Garanties zijn er niet maar wel volgende positieve punten :  1) Het specifiek karakter van ons beroep wordt nu door de wetgever expliciet omschreven wat perspectieven biedt naar het toekomstig pensioendebat en andere statutaire debatten;  2)  De regeling werd “geharmoniseerd” met soortgelijke regelingen in andere veiligheidssectoren ;  3) De regeling blijft gelden tot alle regelingen van vervroegde uittreding in de federale openbare sector aangepast worden ;  4) De opheffing van de regeling kan niet gebeuren zonder onderhandelingen met de politievakbonden.  
Hoe zit dat op financieel en statutair vlak ?  Beide aspecten werden al uitvoerig toegelicht naar zowel de lokale overheden (financiering van het mechanisme) als naar de vakbonden toe (simulaties van het wachtgeld op basis van een aantal voorbeelden). Indien deze regeling er zou komen, zal er daaromtrent meer informatie worden verschaft.  

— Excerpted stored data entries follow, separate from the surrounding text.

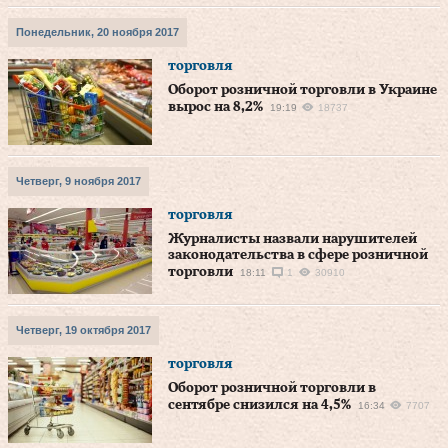
Понедельник, 20 ноября 2017
торговля
Оборот розничной торговли в Украине
вырос на 8,2%
19:19
18737
Четверг, 9 ноября 2017
торговля
Журналисты назвали нарушителей
законодательства в сфере розничной
торговли
18:11
1
30910
Четверг, 19 октября 2017
торговля
Оборот розничной торговли в
сентябре снизился на 4,5%
16:34
7707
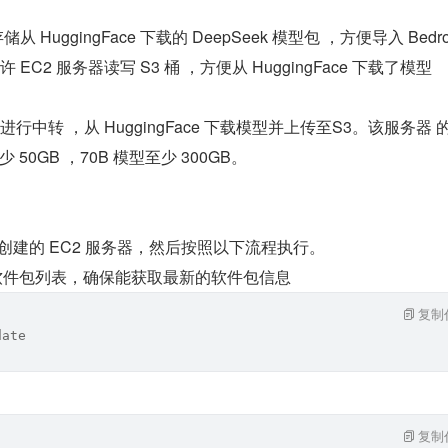
储从 HuggingFace 下载的 DeepSeek 模型包 ，⽅便导⼊ Bedr
许 EC2 服务器读写 S3 桶 ，⽅便从 HuggingFace 下载了模型
⽤来进⾏中转 ，从 HuggingFace 下载模型并上传⾄S3。该服务器 
50GB ，70B 模型⾄少 300GB。
才创建的 EC2 服务器，然后按照以下流程执⾏。
统的软件包列表，确保能获取最新的软件包信息
复制
date
复制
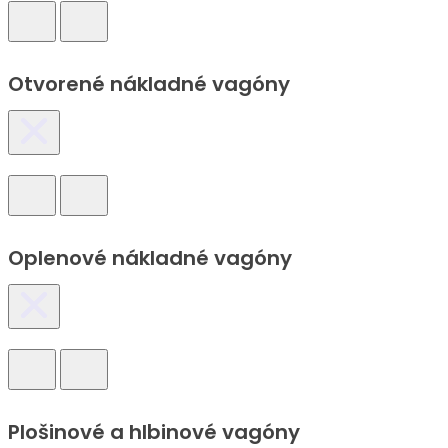
Otvorené nákladné vagóny
Oplenové nákladné vagóny
Plošinové a hlbinové vagóny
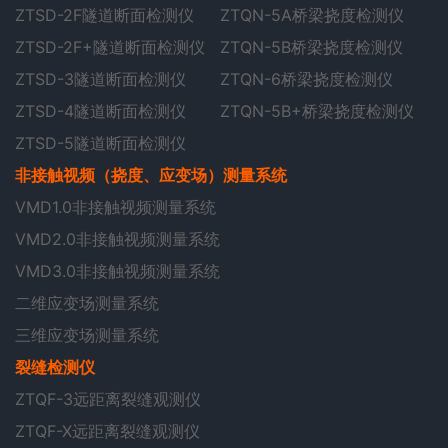
ZTSD-2F隧道断面检测仪
ZTQN-5A桥梁挠度检测仪
ZTSD-2F+隧道断面检测仪
ZTQN-5B桥梁挠度检测仪
ZTSD-3隧道断面检测仪
ZTQN-6桥梁挠度检测仪
ZTSD-4隧道断面检测仪
ZTQN-5B+桥梁挠度检测仪
ZTSD-5隧道断面检测仪
非接触视频（挠度、应变场）测量系统
VMD1.0非接触视频测量系统
VMD2.0非接触视频测量系统
VMD3.0非接触视频测量系统
二维应变场测量系统
三维应变场测量系统
裂缝检测仪
ZTQF-3远距离裂缝观测仪
ZTQF-X远距离裂缝观测仪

Wat zjjn de gevolgen bij verwerping of aanvaarding van dit voorstel ?   
Indien alle politiebonden dit voorstel verwerpen, hoeft de regering er geen rekening meer mee te houden. Aangezien de onderhandelingen hierover zijn afgesloten, kan de regering beslissen om geen 2e overgangsmaatregel uit te vaardigen (weinig waarschijnlijk) of een afgezwakte versie van het huidig voorstel (erg waarschijnlijk).   
Het meest voor de hand liggend scenario is dan dat de regering de onderhandelde verbeteringen afzwakt en opnieuw meer terugvalt op de basisversie in het regeerakkoord. Dat zou kunnen betekenen dat het recht op uittreding op 58 jaar terug verandert in een gunst voor zover er geen aangepaste functie wordt gevonden. Dat zou ook kunnen betekenen dat de bedragen van het wachtgeld terug naar beneden gaan (om het personeel te ontmoedigen op vervroegde leeftijd uit te treden). Tot slot zou ook de duur van de maatregel en het aantal begunstigden opnieuw kunnen inkrimpen.  
Indien ten minste één politievakbond instemt met het voorstel (al dan niet met secundaire bemerkingen) is de overheid gebonden dit uit te voeren.   
Besluit  
Via dit infobericht pogen wij de problematiek kort te schetsen en een antwoord te bieden op enkele veel voorkomende bemerkingen. Morgen zullen wij daar tijdens de vergadering van de nationale raad verder op ingaan om nadien met kennis van zaken een beslissing te nemen.